- Work item
Retype the records in full, and please keep the pictures out of the copy.

*** Excerpted records ***

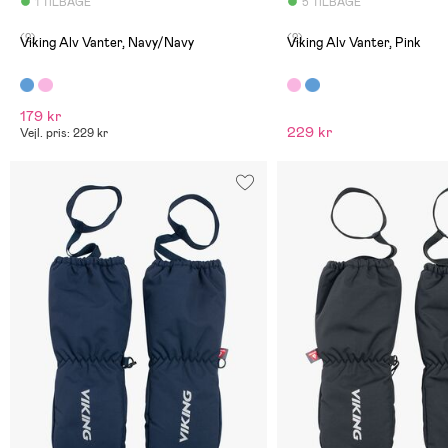
1 TILBAGE
5 TILBAGE
(2)
(2)
Viking Alv Vanter, Navy/Navy
Viking Alv Vanter, Pink
179 kr
229 kr
Vejl. pris: 229 kr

*** End of Excerpted records ***

- Result below
1 TILBAGE
5 TILBAGE
(2)
(2)
Viking Alv Vanter, Navy/Navy
Viking Alv Vanter, Pink
179 kr
229 kr
Vejl. pris: 229 kr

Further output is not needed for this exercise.